Your instructions: Go through the records and extract every line with the word "Spectraglass".

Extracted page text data
◇ ◇ ◇ ◇ ◇

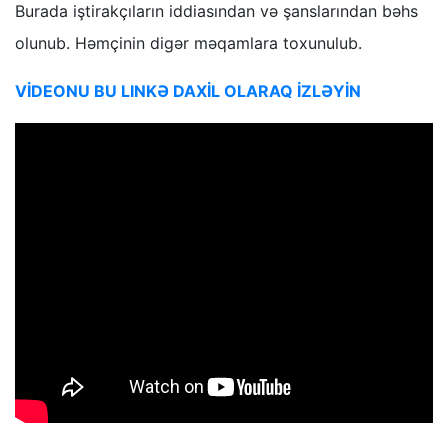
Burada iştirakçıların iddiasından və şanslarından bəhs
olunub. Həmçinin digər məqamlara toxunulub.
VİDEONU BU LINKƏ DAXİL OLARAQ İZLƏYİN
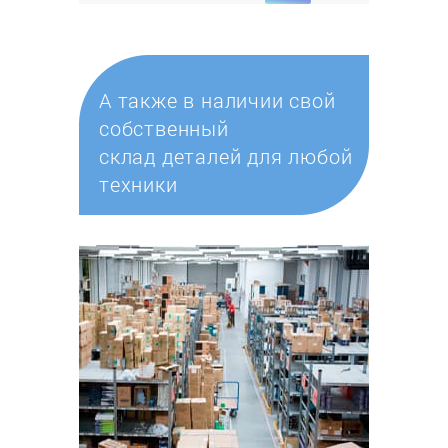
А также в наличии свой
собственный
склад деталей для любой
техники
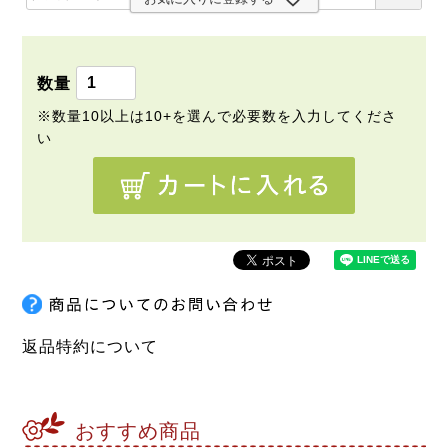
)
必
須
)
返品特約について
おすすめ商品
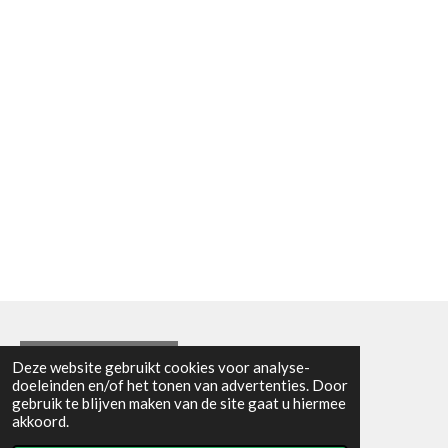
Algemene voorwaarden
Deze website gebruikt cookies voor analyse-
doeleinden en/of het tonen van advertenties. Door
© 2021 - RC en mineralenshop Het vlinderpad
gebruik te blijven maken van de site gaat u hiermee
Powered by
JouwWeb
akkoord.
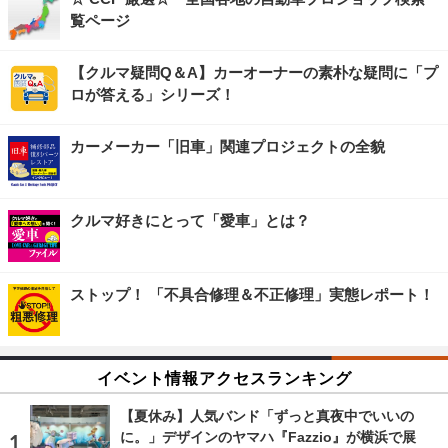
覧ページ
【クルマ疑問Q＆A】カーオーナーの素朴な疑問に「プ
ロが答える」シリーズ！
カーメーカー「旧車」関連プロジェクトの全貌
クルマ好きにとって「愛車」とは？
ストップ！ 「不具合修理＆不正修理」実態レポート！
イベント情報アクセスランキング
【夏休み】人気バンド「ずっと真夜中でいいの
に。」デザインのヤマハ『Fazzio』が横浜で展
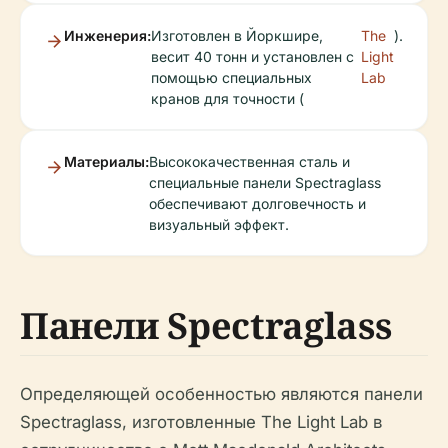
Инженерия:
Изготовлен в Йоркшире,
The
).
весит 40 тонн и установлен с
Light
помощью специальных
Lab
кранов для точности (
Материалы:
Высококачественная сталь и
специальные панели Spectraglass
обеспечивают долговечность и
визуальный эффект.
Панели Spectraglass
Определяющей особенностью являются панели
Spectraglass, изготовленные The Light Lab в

◇ ◇ ◇ ◇ ◇

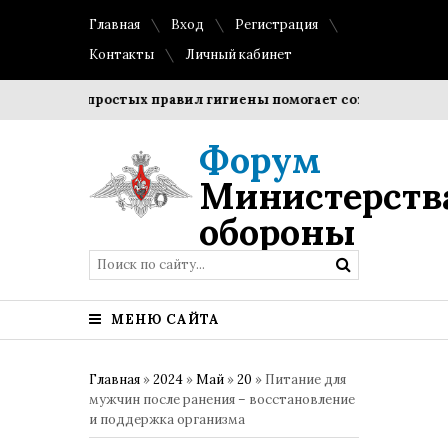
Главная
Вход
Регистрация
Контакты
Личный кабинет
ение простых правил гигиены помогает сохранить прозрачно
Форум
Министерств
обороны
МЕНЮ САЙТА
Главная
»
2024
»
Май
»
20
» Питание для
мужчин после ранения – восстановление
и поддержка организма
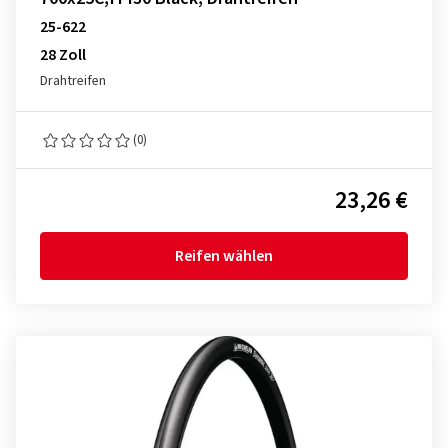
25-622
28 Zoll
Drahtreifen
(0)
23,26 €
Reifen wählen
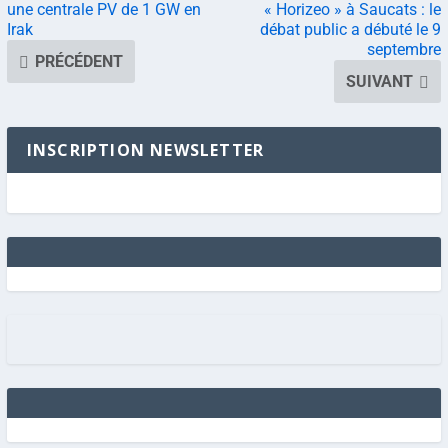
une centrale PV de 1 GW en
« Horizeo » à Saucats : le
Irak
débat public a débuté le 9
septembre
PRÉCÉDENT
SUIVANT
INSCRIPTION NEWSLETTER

◇ ◇ ◇ ◇ ◇

Answer to this exercise:
специальные панели Spectraglass
Панели Spectraglass
Spectraglass, изготовленные The Light Lab в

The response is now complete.